04/15/06

Permalink 06:03:50 pm, Categories: Announcements [A], 164 words  

I'm not 21 anymore.

I can't keep staying up all night pretending like I am. It's bound to catch up with me, right?. OR ........ maybe I'll end up being that really old guy who's at all the parties with kids half his age, and everyone humors him, and I'll have my own stupid catchphrases and some lame secret handshake.

I'm halfway to becoming that guy, actually. I don't go to parties with 19-year-olds yet, but I do still live in my college town. I guess that's why I never go down to the campus -- to keep from feeling old and irrelevant.

Cause college kids are hip and relevant, man! With their Marley and Pulp Fiction posters, and stupid cheap hemp hats, and Che t-shirts, and.......

Yeah, I know. I wish I was back there too.
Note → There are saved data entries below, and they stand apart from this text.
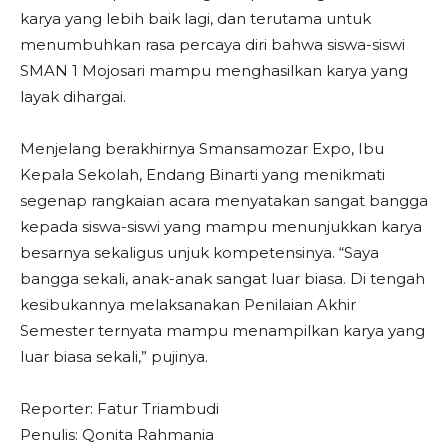
karya yang lebih baik lagi, dan terutama untuk
menumbuhkan rasa percaya diri bahwa siswa-siswi
SMAN 1 Mojosari mampu menghasilkan karya yang
layak dihargai.
Menjelang berakhirnya Smansamozar Expo, Ibu
Kepala Sekolah, Endang Binarti yang menikmati
segenap rangkaian acara menyatakan sangat bangga
kepada siswa-siswi yang mampu menunjukkan karya
besarnya sekaligus unjuk kompetensinya. “Saya
bangga sekali, anak-anak sangat luar biasa. Di tengah
kesibukannya melaksanakan Penilaian Akhir
Semester ternyata mampu menampilkan karya yang
luar biasa sekali,” pujinya.
Reporter: Fatur Triambudi
Penulis: Qonita Rahmania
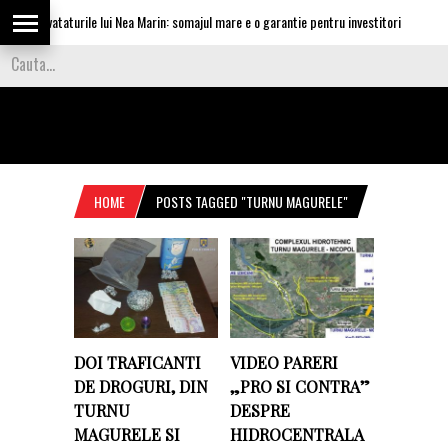
a invataturile lui Nea Marin: somajul mare e o garantie pentru investitori
Vi
HOME
POSTS TAGGED "TURNU MAGURELE"
DOI TRAFICANTI
VIDEO PARERI
DE DROGURI, DIN
„PRO SI CONTRA”
TURNU
DESPRE
MAGURELE SI
HIDROCENTRALA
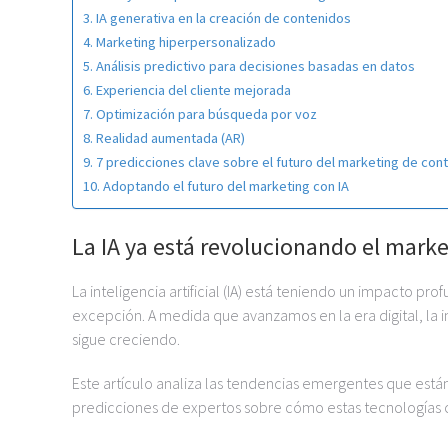
IA generativa en la creación de contenidos
Marketing hiperpersonalizado
Análisis predictivo para decisiones basadas en datos
Experiencia del cliente mejorada
Optimización para búsqueda por voz
Realidad aumentada (AR)
7 predicciones clave sobre el futuro del marketing de con
Adoptando el futuro del marketing con IA
La IA ya está revolucionando el mark
La inteligencia artificial (IA) está teniendo un impacto pr
excepción. A medida que avanzamos en la era digital, la in
sigue creciendo.
Este artículo analiza las tendencias emergentes que está
predicciones de expertos sobre cómo estas tecnologías 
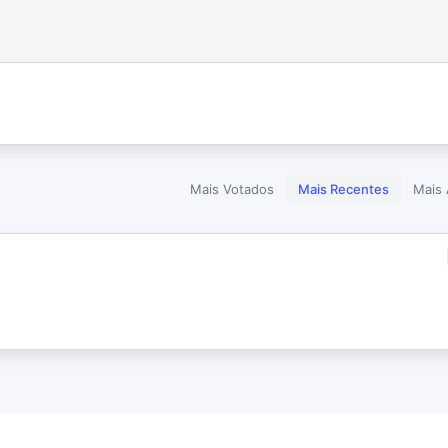
Mais Votados
Mais Recentes
Mais 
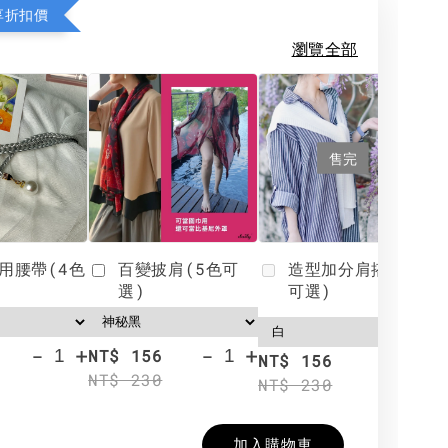
享折扣價
瀏覽全部
售完
用腰帶(4色
百變披肩(5色可
造型加分肩搭(4色
選)
可選)
-
+
-
+
NT$ 156
N
NT$ 156
NT$ 230
N
NT$ 230
加入購物車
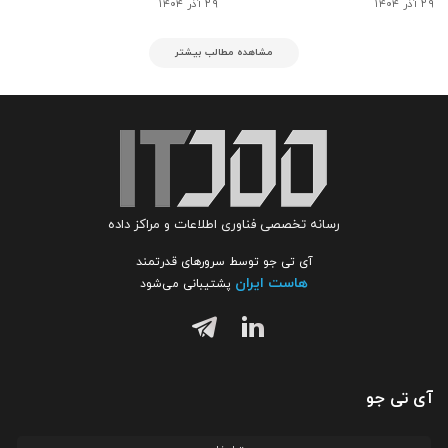
۲۹ آذر ۱۴۰۴
۲۹ آذر ۱۴۰۴
مشاهده مطالب بیشتر
رسانه تخصصی فناوری اطلاعات و مراکز داده
آی تی جو توسط سرورهای قدرتمند
هاست ایران
پشتیبانی می‌شود
آی تی جو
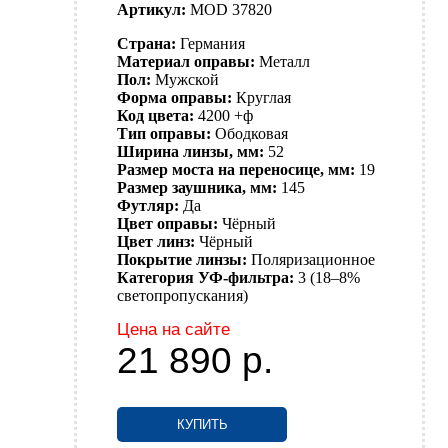
Артикул:
MOD 37820
Страна:
Германия
Материал оправы:
Металл
Пол:
Мужской
Форма оправы:
Круглая
Код цвета:
4200 +ф
Тип оправы:
Ободковая
Ширина линзы, мм:
52
Размер моста на переносице, мм:
19
Размер заушника, мм:
145
Футляр:
Да
Цвет оправы:
Чёрный
Цвет линз:
Чёрный
Покрытие линзы:
Поляризационное
Категория УФ-фильтра:
3 (18–8%
светопропускания)
Цена на сайте
21 890
р.
КУПИТЬ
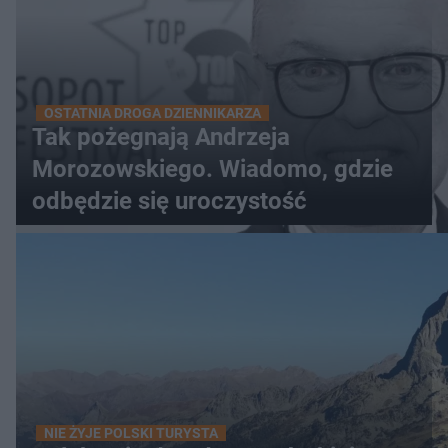
OSTATNIA DROGA DZIENNIKARZA
Tak pożegnają Andrzeja
Morozowskiego. Wiadomo, gdzie
odbędzie się uroczystość
NIE ŻYJE POLSKI TURYSTA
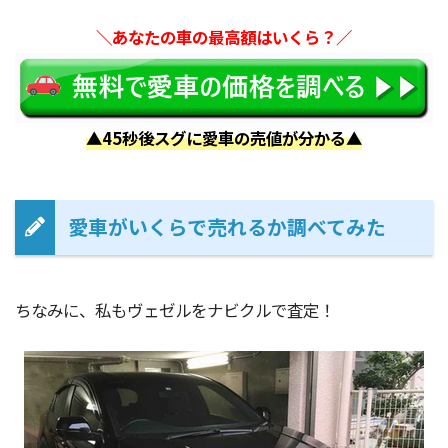
＼あなたの車の最高額はいくら？／
▲45秒後スグに愛車の売値が分かる▲
愛車がいくらで売れるか調べてみた
ちなみに、私もヴェゼルをナビクルで査定！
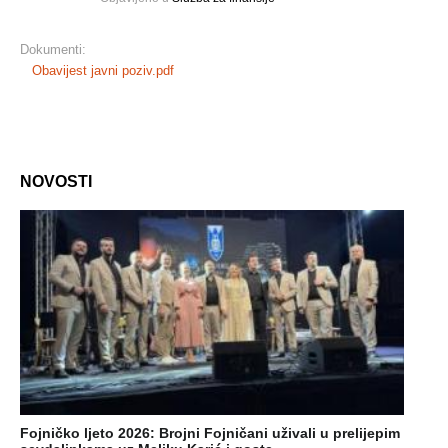
Dokumenti:
Obavijest javni poziv.pdf
NOVOSTI
Fojničko ljeto 2026: Brojni Fojničani uživali u prelijepim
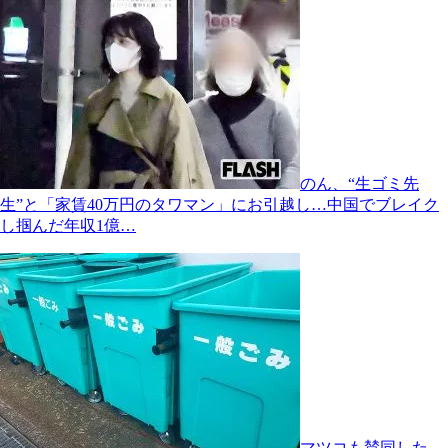
のん、“生ゴミ先
生”と「家賃40万円のタワマン」にお引越し…中国でブレイク
し掴んだ年収1億…
マツコも賛同した、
I guess I like staying up all night cause I don't want to miss anything. And all my friends are really cool now, and I will definitely miss something if I'm not careful.

04/11/06

Permalink 04:04:02 pm, Categories: Announcements [A], 19 words  

I like my name.

I never have any problem getting URL's, or email addresses, or finding myself on Google.

It's the simple things.

04/05/06

Permalink 03:48:50 pm, Categories: Announcements [A], 131 words  

I'd like to be old.

Just watched Jon Stewart's interview with Studs Terkel. Wow. What an amazing feeling it must be to 90-something years old and have contributed something unique and captivating. I guess I've always felt older than am, which really doesn't help when you're trying to function in a youth-oriented, freewheeling industry such as music. But the skill of listening, really listening, is something I've been able to do in my private life but which hasn't necessarily translated into my professional life and work. Well, maybe a little -- my teaching, I guess, and my work at APTP (aptpchicago.org). But turning it into art? Hardly. My songs are transparently self-absorbed.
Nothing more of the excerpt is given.